退役軍人の医療保険:種類・受給条件・申請手続き
退役の種類と医療保険の受給可否
医療保険の受給は、退役の形態により異なります。一般的な「名誉ある退役」や「普通退役」の場合は、ほぼすべての医療給付を受けられます。「名誉に値しない退役(Other Than Honorable)」でも一定の給付は受けられますが、不名誉退役(Bad Conduct)や不名誉退役(Dishonorable)の場合は、ほとんどの医療給付が受けられません。
医療給付の内容
退役軍人向けVA(退役軍人庁)医療給付は、以下のサービスを包括的に提供します。
- 予防医療・健康診断
- 外来診療・検査・治療
- 入院診療・検査・治療
- 薬剤・医療用品の提供
- 特定の退役軍人向けに、歯科医療や長期介護サービスも利用可能
これらのサービスは、基本的にVAが運営する医療施設で受ける必要があります。2023年時点で全米に約1,400ヶ所のVA施設があります。なお、在宅介護手当(Aid and Attendance)や在宅退役軍人手当(Housebound)を受給している場合は、VA外の医療機関での治療や薬の受取が認められるケースもあります。
受給資格の条件
受給資格は退役の種類に加えて、所得制限や服役期間にも左右されます。
- 年収がVAが定めた上限を超える場合、原則として給付は受けられません(2003年以降の制度)。
- 戦争捕虜経験者、戦傷や障害を負った者、パープルハート受章者は所得に関係なく給付対象です。

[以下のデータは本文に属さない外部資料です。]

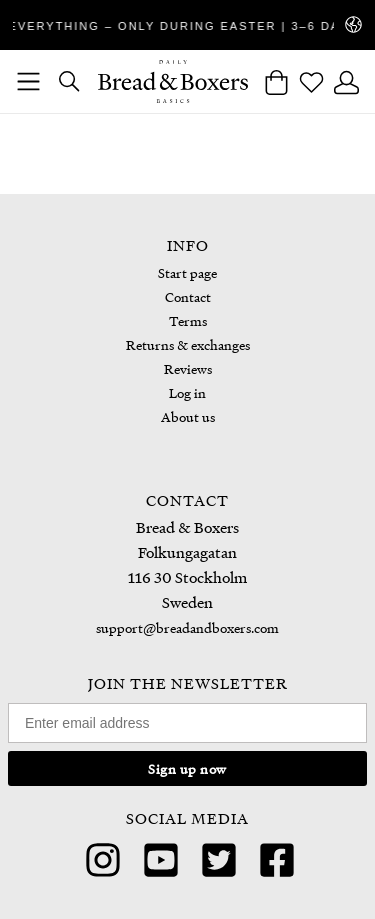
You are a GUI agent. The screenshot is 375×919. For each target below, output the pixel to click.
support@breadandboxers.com (187, 627)
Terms (188, 320)
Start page (187, 272)
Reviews (188, 368)
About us (188, 416)
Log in (187, 392)
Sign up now (187, 768)
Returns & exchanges (188, 344)
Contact (188, 296)
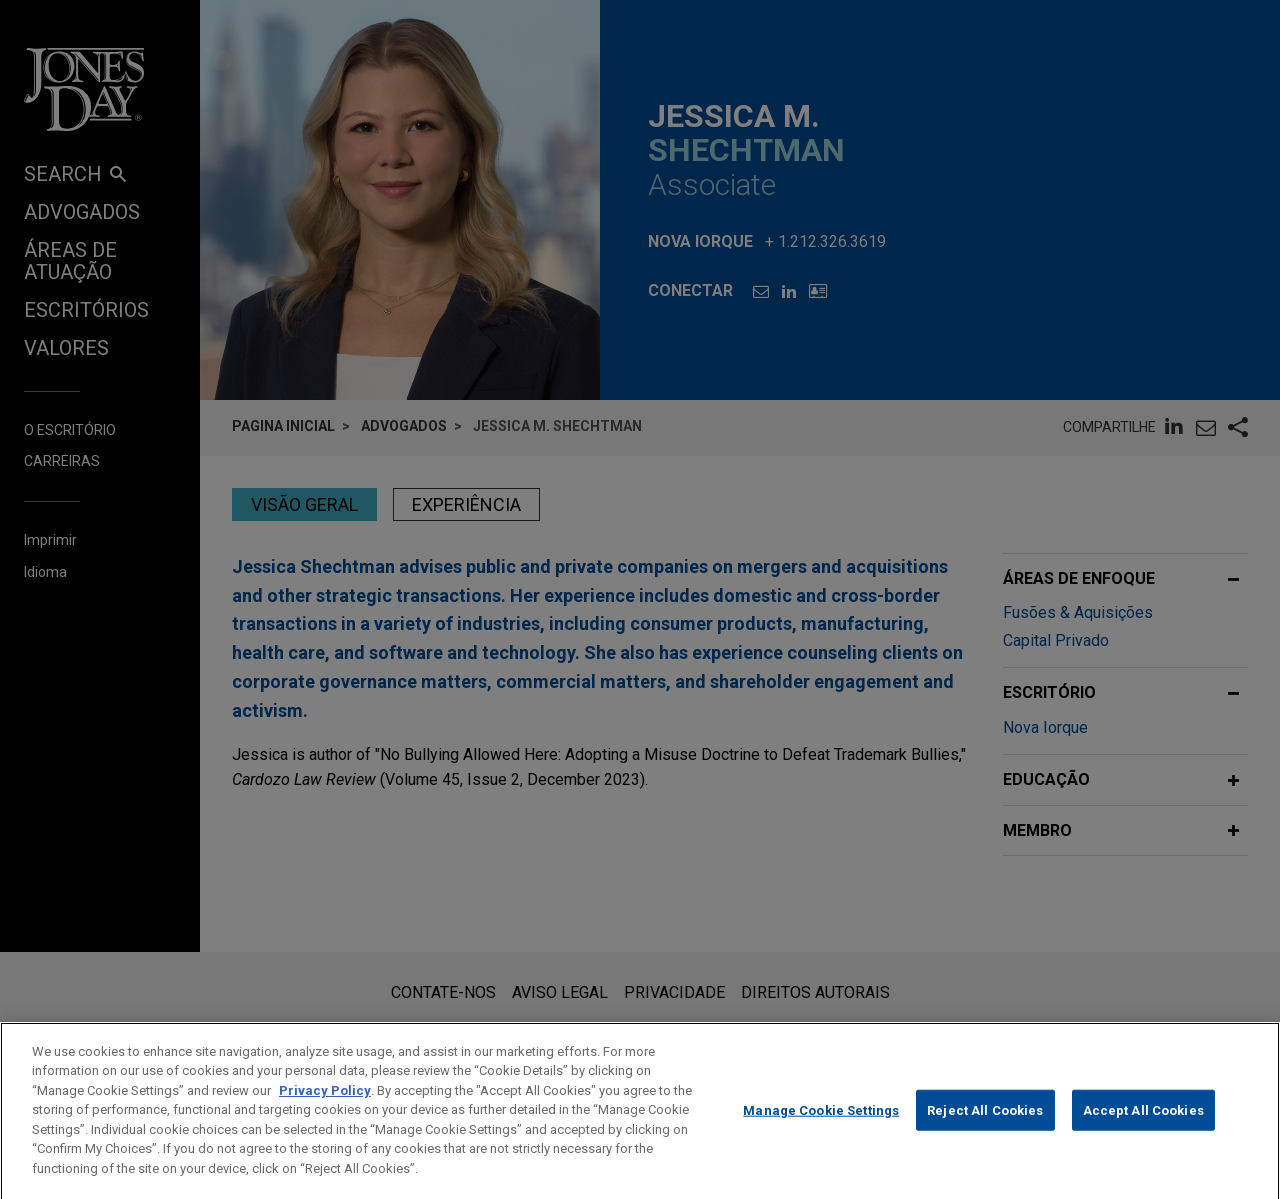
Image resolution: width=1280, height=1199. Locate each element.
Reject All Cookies (985, 1130)
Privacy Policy (325, 1110)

- 服役年数が長いほど、受給のハードルが低くなります。
受給可能かどうかは、VA公式サイトの「受給資格調査」から簡易チェックできます。所得に応じて自己負担額(コペイ)が発生する場合があり、その分は民間保険でカバーできることもあります。
申請手続きの流れ
受給資格があると判断されたら、以下の手順で申請します。
- VAフォーム10-10EZ(医療給付申請書)をオンライン(va.gov)または電話(1‑877‑222‑VETS)で取得。
- 必要事項を記入し、最寄りのVA医療センターへ郵送。
- センター側で書類を受理後、面談日程を通知。面談時に最終的な受給可否が確定し、医療サービスの利用が開始されます。
受給が承認されると、VAから正式な受給通知が届き、医療施設での予約や薬の受取が可能になります。